脚のない台を製作し、ベンチの上において使用していました。

2004年に製作した弓
腕:20x10、ベース:40x10の木材を使用。
左の腕は木ねじ固定、右の腕はバカ穴にボルトを通してバネの力でステンレス線がピンとはるようにします。
発熱線はステンレス線(0.28mm)を使用。
弓の下にはキャスターをつけます。

テーパー翼を作る為の差動アーム。
当時「きむらクラフト」さんのアイデアをほぼそのまま使わせて頂きました。

弓につないだ糸をアーム(木材)にクリップで止め、アーム(木材)の自重で弓を引き寄せます。

電源は車バッテリー用充電器。

電圧・電流調整機能はないので繋ぐだけ。使用電流:1A強

■カッター台のリニューアル

以前(5年前位)に不要となったマグネット製図台を引き取ったまま納戸に置き放しにしているのを思い出しました。表面全面がマグネットシートになっており、専用金属プレートで図面を押さえることができる構造になっています。

サイズはA1サイズ(600x900)でコアカットにはちょうどいいサイズです。

製図板の上にはスライド式平行定規がセットされています。この製図板は脚がついていないので、いつも使用している作業台の上に載せて使う事にします。

スライド式平行定規を取り外し、2004年に製作したカッター台のパーツを移植します。

マグネット製図台と言いながら、磁力はあまり強くないので100均のマグネットを買ってきて載せて見ました。任意の位置にガッチリとくっつきますヾ(´ρ`)ノ゛これなら、ガイドやテンプレートを簡単にセットできそうです。

マグネット製図版の代わりに、マグネットシートや鋼板を貼る事で代用できそうです。この際注意すべき点は極力、マグネットシートや鋼板はなるべく全面に貼り付けてください。弓のコマが走る部分に少しでも段差があるとコアカット時に段差ができます。やむを得ず継ぎ足す場合はコマが走る部分を外してください。

 

弓を引く糸を掛けるプーリー部分のディテール。プーリーは建具の戸車を分解して流用しました。

作業中に外れ易いのでヒートンを付けました。

弓を引くプーリーその2。

蝶ナットを用いて任意の位置で固定できるようにしています(蝶ナットとプーリーは細長い金属プレートに取り付けてあり、カーテンレールの中をスライドできるようにしてあります。金属プレートはエンジン機のエンジンマウントを使用しました)

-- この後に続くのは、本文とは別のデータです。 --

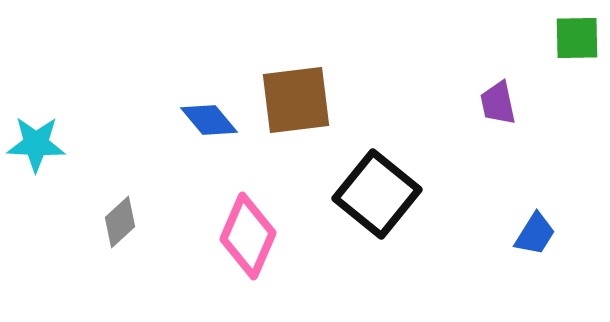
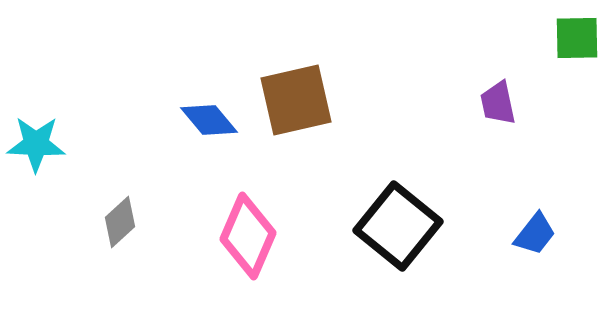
brown square: rotated 6 degrees counterclockwise
black square: moved 21 px right, 32 px down
blue trapezoid: rotated 6 degrees clockwise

差動アームも以前のカッター台のものをそのまま移植しました。

差動アームはこのような動きをします。

弓の先端に結び付けた釣り糸をプーリーを介して差動アームに止めつけます。

黒いクリップは釣り糸の固定用。通常の目玉クリップでは締付け力が足りませんので強力クリップを使用。先端のオレンジのクランプは重り代わりです。

■コアカット時の注意点

写真のようにセットして、いよいよ本番です。

【注意点1:テンプレートの形状】

テンプレートはこのような形状で作成しましたが、この形ではうまくいきません。

水平部から翼型に入る際に、テンプレートの形状に沿って動いてくれません。

写真のように、水平部から翼型に入る部分にR(カーブ)をつけて熱線が走りやすいようにしました。

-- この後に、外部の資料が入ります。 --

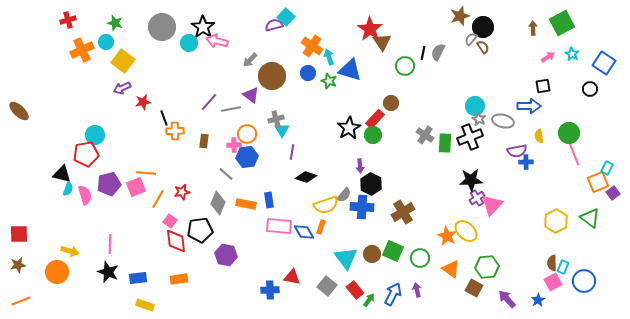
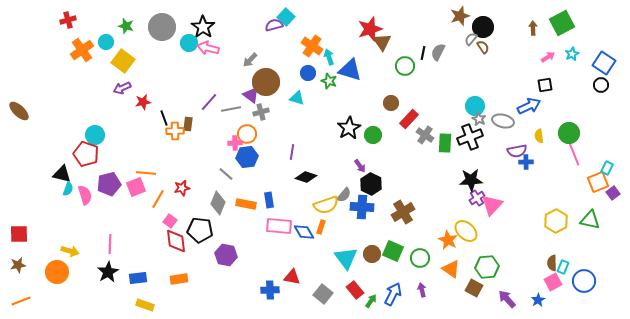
green star at (115, 23): moved 11 px right, 3 px down
red star at (370, 29): rotated 20 degrees clockwise
pink arrow at (217, 41): moved 9 px left, 7 px down
orange cross at (82, 50): rotated 10 degrees counterclockwise
cyan star at (572, 54): rotated 16 degrees clockwise
brown circle at (272, 76): moved 6 px left, 6 px down
black square at (543, 86): moved 2 px right, 1 px up
black circle at (590, 89): moved 11 px right, 4 px up
blue arrow at (529, 106): rotated 25 degrees counterclockwise
gray cross at (276, 119): moved 15 px left, 7 px up
red rectangle at (375, 119): moved 34 px right
cyan triangle at (282, 130): moved 15 px right, 32 px up; rotated 42 degrees counterclockwise
brown rectangle at (204, 141): moved 16 px left, 17 px up
pink cross at (234, 145): moved 1 px right, 2 px up
red pentagon at (86, 154): rotated 30 degrees clockwise
purple arrow at (360, 166): rotated 32 degrees counterclockwise
red star at (182, 192): moved 4 px up
green triangle at (590, 218): moved 2 px down; rotated 25 degrees counterclockwise
black pentagon at (200, 230): rotated 15 degrees clockwise
orange star at (447, 236): moved 1 px right, 4 px down
black star at (108, 272): rotated 20 degrees clockwise
gray square at (327, 286): moved 4 px left, 8 px down
purple arrow at (417, 290): moved 5 px right
green arrow at (369, 300): moved 2 px right, 1 px down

上のテンプレートは瞬間接着剤を盛ることで形成しました。

【注意点2:熱線の位置】

キレイにカットできたと思って良く見ると、下面が部分的に水平になっていました。

原因はテンプレートの高さより電熱線の最下位の高さの方が高かったのが原因。

写真は弓の先端の様子:上が良くない状態、下が改善後。

・弓の先端が浮いている→テーブルに軽く触れるくらいまで重りを載せました。
・電熱線の位置が高い→電熱線を巻きつけている木ネジの下を回すようにしました。

【注意点3:テンプレートのすべり】

テンプレートの滑りが悪いとこのような事も起こります。

テンプレートは1回毎に滑りを確認し、微妙な凹凸がある場合は都度サンドペーパーで平滑にしてやります。

写真は失敗例。

まくいったカットの写真

カットは下面から行います。前縁部分と一番低いあたりが難所となります。

上面のテンプレートは浮きあがらないようにマチ針を1本差しました。上面のカットでは、前縁部分が難所となります。

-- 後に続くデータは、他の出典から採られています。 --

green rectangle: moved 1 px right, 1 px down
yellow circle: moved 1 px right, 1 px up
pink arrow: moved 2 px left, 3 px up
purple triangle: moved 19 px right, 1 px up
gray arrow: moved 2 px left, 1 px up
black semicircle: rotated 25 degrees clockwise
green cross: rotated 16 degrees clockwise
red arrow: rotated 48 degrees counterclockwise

テンプレートが上下にオフセットしているので、写真のようにカットラインがクロスします。

カット中の様子。注意点は

・弓の先には重りを載せて下向きのテンションがかかるようにします。
・電熱線の張力を増す為にバネを引っ掛けるビス位置を遠くに打ち変えました。
・12Vを供給する線は引っ掛からないように弓にタイバンドなどで固定します。

晴れてコアカット完了!

めでたし めでたし ・・・ でも大変でした A=´、`=)ゞ

■弓のバージョンアップ (2011)




きれいにカットする為には、熱線にできるだけテンションをかけることが有効です。
その為に、しっかりとした弓に作り直すことにしました。

弓の腕を金属製に・・・手元にあった、12ミリ角のステンレス棒を使用することにしました。

固定腕は4ミリビス×2本で固定。裏側にコマを取付けてい。
可動側は6ミリボルト。バネでテンションをかける構造です。

 

写真上)NG
バネの力が加わる部分が偏芯しているので、テンションを強くかけると弓がゆがんでしまいました。

写真下)OK
軸のセンターに力がかかるようにするとゆがみが無くなりました。

かなりのテンションをかけても大丈夫です。

 

熱線は2本の3ミリ皿ビスに巻きつけて固定。下の写真は裏から見たところ。熱線は常盤面ぎりぎりの低い位置につけるのがポイント。赤いのは重りです。

カット中にコードが引っ掛かって止まってしまう失敗もありがちです。

熱線への電源供給コード圧着端子で固定。コードはタイバンドなどで固定して引っ掛かりにくくしておきます。

■テンプレートの固定 (2011)

テンプレートは熱線によってずれたり持ち上がったりしますので横着をせずにピンで止めます。

ただ、この役割を果たすだけならピンの差込みは5ミリもあれば十分です。